Work request: Every line from the one containing "kun je bij ons" to the one containing "вращаются вокруг своей оси." in the records below, both included, must be set down exactly, and no other line.

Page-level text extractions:
=====
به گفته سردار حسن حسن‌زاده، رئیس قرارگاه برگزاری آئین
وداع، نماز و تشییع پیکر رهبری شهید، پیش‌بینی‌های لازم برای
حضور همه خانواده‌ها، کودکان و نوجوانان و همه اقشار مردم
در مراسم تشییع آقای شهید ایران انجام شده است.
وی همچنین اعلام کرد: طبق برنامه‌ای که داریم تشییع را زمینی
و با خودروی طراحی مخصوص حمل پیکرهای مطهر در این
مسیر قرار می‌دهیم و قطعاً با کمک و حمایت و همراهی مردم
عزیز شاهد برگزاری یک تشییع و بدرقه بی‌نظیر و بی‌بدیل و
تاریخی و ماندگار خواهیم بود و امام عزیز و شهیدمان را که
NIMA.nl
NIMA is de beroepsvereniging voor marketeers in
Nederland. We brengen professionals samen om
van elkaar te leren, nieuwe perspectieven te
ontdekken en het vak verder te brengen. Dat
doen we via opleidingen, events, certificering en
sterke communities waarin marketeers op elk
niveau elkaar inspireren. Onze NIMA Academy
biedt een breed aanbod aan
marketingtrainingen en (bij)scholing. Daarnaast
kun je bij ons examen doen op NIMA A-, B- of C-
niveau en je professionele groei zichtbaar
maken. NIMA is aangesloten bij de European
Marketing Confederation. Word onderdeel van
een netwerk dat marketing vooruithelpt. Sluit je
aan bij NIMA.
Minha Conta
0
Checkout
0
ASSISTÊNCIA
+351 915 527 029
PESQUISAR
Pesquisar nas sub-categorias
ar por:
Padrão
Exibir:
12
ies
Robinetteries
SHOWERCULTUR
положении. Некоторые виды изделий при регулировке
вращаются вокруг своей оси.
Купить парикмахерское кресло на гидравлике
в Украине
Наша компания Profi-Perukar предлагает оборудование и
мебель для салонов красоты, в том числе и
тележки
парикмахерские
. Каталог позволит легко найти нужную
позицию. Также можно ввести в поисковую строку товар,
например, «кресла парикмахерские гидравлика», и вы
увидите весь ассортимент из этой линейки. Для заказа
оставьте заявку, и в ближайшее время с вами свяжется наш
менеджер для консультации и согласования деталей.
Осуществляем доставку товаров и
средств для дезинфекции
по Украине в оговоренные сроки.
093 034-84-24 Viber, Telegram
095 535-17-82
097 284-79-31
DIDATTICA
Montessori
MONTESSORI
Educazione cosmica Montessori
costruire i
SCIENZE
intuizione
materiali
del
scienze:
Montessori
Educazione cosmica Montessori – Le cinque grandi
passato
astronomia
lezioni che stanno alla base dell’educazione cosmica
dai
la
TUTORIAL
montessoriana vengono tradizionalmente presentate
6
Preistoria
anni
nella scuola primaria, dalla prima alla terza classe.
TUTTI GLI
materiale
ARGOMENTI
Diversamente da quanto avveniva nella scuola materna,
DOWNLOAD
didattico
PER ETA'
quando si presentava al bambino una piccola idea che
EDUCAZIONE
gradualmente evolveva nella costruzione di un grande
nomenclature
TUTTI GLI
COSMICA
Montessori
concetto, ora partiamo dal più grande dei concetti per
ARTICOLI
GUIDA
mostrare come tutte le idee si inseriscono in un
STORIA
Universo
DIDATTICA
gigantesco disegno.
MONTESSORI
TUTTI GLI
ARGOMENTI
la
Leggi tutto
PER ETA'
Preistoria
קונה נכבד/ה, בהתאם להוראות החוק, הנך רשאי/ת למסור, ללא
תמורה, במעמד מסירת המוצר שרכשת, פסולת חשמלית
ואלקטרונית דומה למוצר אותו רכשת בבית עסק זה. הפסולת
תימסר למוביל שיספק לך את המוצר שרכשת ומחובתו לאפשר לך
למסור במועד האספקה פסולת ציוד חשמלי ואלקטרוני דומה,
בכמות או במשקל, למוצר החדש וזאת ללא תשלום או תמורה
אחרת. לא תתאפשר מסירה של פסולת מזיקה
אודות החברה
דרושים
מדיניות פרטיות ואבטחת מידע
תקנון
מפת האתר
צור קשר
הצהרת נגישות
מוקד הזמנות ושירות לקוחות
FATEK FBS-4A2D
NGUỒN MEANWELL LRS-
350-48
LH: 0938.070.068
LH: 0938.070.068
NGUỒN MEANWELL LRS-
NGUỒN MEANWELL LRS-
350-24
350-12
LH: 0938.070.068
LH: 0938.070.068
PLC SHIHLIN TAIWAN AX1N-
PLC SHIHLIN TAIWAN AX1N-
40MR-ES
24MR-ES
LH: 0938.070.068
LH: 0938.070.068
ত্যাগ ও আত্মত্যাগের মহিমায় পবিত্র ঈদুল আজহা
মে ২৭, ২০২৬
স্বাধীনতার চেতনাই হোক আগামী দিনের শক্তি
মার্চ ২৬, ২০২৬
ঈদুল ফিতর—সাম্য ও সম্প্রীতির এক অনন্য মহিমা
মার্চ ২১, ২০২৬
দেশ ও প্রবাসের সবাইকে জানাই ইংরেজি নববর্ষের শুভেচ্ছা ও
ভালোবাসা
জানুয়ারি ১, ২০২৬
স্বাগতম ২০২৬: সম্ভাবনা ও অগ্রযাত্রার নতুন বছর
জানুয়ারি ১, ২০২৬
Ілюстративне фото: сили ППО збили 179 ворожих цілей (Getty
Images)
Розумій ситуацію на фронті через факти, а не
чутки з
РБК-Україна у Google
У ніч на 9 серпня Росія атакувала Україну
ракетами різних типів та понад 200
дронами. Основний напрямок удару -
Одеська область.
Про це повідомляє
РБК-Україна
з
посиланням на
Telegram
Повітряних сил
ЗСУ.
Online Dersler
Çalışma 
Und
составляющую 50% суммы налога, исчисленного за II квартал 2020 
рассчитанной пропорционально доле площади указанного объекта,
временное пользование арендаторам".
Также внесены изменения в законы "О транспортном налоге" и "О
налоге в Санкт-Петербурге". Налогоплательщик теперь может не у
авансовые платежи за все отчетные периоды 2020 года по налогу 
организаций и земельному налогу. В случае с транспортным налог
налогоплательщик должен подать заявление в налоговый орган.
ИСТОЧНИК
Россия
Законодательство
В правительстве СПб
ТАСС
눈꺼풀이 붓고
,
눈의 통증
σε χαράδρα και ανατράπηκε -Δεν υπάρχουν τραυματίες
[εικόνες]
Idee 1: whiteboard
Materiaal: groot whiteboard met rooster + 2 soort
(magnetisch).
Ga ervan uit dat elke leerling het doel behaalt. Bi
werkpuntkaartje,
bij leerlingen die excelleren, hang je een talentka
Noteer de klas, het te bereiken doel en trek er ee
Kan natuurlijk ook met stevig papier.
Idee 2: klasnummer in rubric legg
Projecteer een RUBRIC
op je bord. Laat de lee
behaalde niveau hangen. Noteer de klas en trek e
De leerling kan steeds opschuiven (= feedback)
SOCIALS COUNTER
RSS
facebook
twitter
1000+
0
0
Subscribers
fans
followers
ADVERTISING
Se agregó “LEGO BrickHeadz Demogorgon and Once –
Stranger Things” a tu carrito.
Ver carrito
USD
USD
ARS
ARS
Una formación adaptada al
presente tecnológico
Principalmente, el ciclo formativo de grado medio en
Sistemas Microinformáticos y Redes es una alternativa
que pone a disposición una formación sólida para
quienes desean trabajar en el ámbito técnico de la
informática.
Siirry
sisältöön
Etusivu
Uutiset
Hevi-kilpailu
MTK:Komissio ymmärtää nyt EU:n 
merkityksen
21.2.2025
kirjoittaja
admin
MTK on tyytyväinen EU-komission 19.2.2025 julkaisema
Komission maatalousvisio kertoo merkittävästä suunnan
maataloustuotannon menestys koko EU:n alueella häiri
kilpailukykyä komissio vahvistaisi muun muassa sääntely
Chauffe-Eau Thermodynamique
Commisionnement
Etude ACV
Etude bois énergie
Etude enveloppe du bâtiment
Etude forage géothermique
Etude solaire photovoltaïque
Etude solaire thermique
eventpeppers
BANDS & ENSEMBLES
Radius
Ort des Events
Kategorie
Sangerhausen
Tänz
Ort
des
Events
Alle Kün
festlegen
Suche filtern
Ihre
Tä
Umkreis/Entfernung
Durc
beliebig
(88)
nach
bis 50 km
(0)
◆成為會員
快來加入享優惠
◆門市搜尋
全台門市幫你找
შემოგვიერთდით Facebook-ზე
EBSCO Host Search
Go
=====
Finished exercise:
kun je bij ons examen doen op NIMA A-, B- of C-
niveau en je professionele groei zichtbaar
maken. NIMA is aangesloten bij de European
Marketing Confederation. Word onderdeel van
een netwerk dat marketing vooruithelpt. Sluit je
aan bij NIMA.
Minha Conta
0
Checkout
0
ASSISTÊNCIA
+351 915 527 029
PESQUISAR
Pesquisar nas sub-categorias
ar por:
Padrão
Exibir:
12
ies
Robinetteries
SHOWERCULTUR
положении. Некоторые виды изделий при регулировке
вращаются вокруг своей оси.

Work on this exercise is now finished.